AIM OF THE EXERCISE:
Go through the listing below and report how many lines contain the word "آنها"; write no other words.

= = =

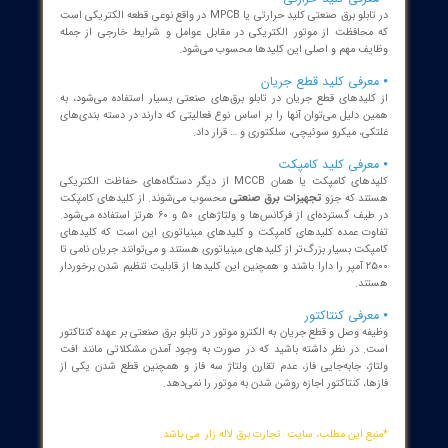
د تا از بروز هرگونه حادثه احتمالی جلوگیری
. به منظور کاهش دما و خنک کردن تابلو
برق فشار قوی در آنها از گاز SF6 استفاده
شود.
که با انواع تابلو برق‌های صنعتی و نحوه عملکرد آنها آشنا شدید، نوبت به
یده است تا به بررسی و معرفی تجهیزات تابلو برق صنعتی بپردازیم. همان
که می‌دانید تجهیزات موجود در تابلوهای برق می‌توانند عملکرد
العاده‌ای را برای شما به ارمغان بیاورند؛ بنابراین شناخت کامل و
تجهیزات برق صنعتی
و همچنین اطلاع و آگاهی از کاربرد هر کدام از
ت داخل تابلو برق به شما کمک نماید تا بتوانید در شرایط خاص و حساس
م گیری مناسبی را با توجه به تجهیزات به کار رفته انجام دهید یا در
ی که مشکل و ایرادی به وجود آمد، بتوانید مهم‌ترین قطعه را بررسی و
بی کنید تا مشکل نهایی بر طرف شود.
تجهیزات تابلو برق صنعتی آشنا شوید
خصوص
تجهیزات تابلو برق‌های صنعتی
می‌توان به موارد زیر اشاره نمود:
رفی فیوزها
له کلیدی‌ترین و مهم‌ترین تجهیزات داخل
تابلو برق های صنعتی
فیوزها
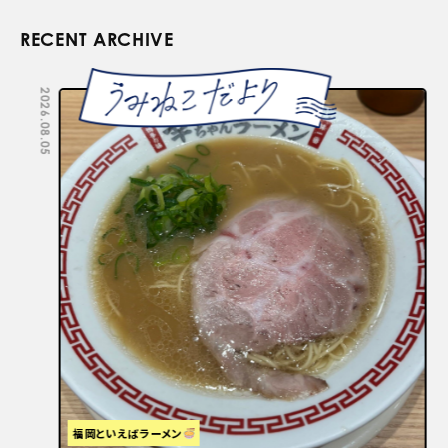
RECENT ARCHIVE
2026.08.05
2026.07.29
福岡といえばラーメン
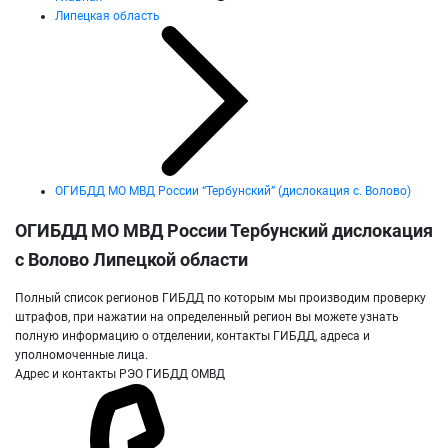
Липецкая область
ОГИБДД МО МВД России “Тербунский” (дислокация с. Волово)
ОГИБДД МО МВД России Тербунский дислокация
с Волово Липецкой области
Полный список регионов ГИБДД по которым мы производим проверку
штрафов, при нажатии на определенный регион вы можете узнать
полную информацию о отделении, контакты ГИБДД, адреса и
уполномоченные лица.
Адрес и контакты РЭО ГИБДД ОМВД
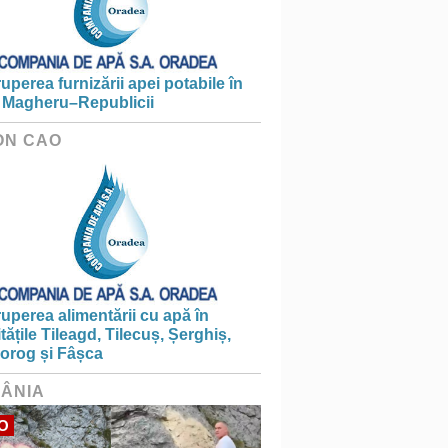
ruperea furnizării apei potabile în
 Magheru–Republicii
ON CAO
ruperea alimentării cu apă în
itățile Tileagd, Tilecuș, Șerghiș,
iorog și Fâșca
ÂNIA
O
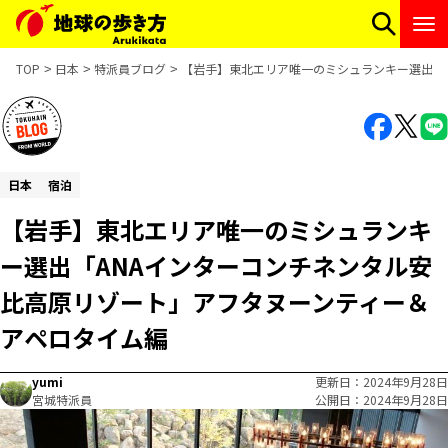
TOP
日本
特派員ブログ
【岩手】東北エリア唯一のミシュランキー選出「
日本
宿泊
【岩手】東北エリア唯一のミシュランキ
ー選出「ANAインターコンチネンタル安
比高原リゾート」アフタヌーンティー＆
アペロタイム編
yumi
更新日
2024年9月28日
宮城特派員
公開日
2024年9月28日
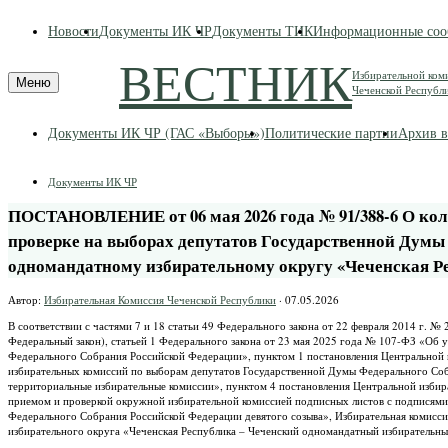
Skip
Новости
Документы ИК ЧР
Документы ТИК
Информационные соо
to
content
ВЕСТНИК
Избирательной ком
Меню
Чеченской Республ
Документы ИК ЧР (ГАС «Выборы»)
Политические партии
Архив в
Документы ИК ЧР
ПОСТАНОВЛЕНИЕ от 06 мая 2026 года № 91/388-6 О ко
проверке на выборах депутатов Государственной Думы
одномандатному избирательному округу «Чеченская Р
Автор:
Избирательная Комиссия Чеченской Республики
·
07.05.2026
В соответствии с частями 7 и 18 статьи 49 Федерального закона от 22 февраля 2014 г.
Федеральный закон), статьей 1 Федерального закона от 23 мая 2025 года № 107-ФЗ «Об
Федерального Собрания Российской Федерации», пунктом 1 постановления Центральной 
избирательных комиссий по выборам депутатов Государственной Думы Федерального Соб
территориальные избирательные комиссии», пунктом 4 постановления Центральной избир
приемом и проверкой окружной избирательной комиссией подписных листов с подписями
Федерального Собрания Российской Федерации девятого созыва», Избирательная комисс
избирательного округа «Чеченская Республика – Чеченский одномандатный избирательны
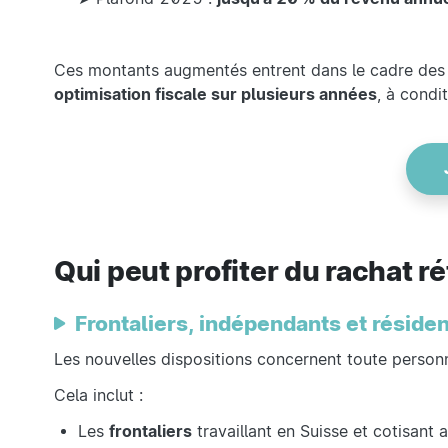
Ces montants augmentés entrent dans le cadre de
optimisation fiscale sur plusieurs années
, à condi
Qui peut profiter du rachat rét
Frontaliers, indépendants et réside
Les nouvelles dispositions concernent toute person
Cela inclut :
Les
frontaliers
travaillant en Suisse et cotisant a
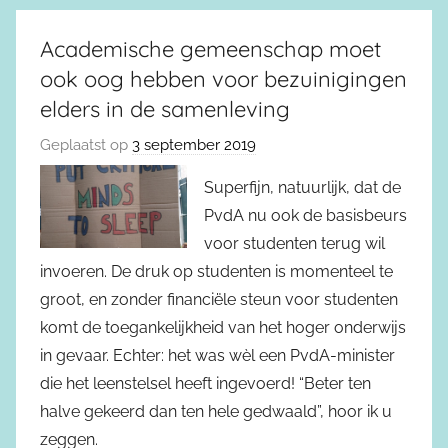
Academische gemeenschap moet
ook oog hebben voor bezuinigingen
elders in de samenleving
Geplaatst op
3 september 2019
Superfijn, natuurlijk, dat de
PvdA nu ook de basisbeurs
voor studenten terug wil
invoeren. De druk op studenten is momenteel te
groot, en zonder financiële steun voor studenten
komt de toegankelijkheid van het hoger onderwijs
in gevaar. Echter: het was wèl een PvdA-minister
die het leenstelsel heeft ingevoerd! “Beter ten
halve gekeerd dan ten hele gedwaald”, hoor ik u
zeggen.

= = =

ANSWER BOX:
2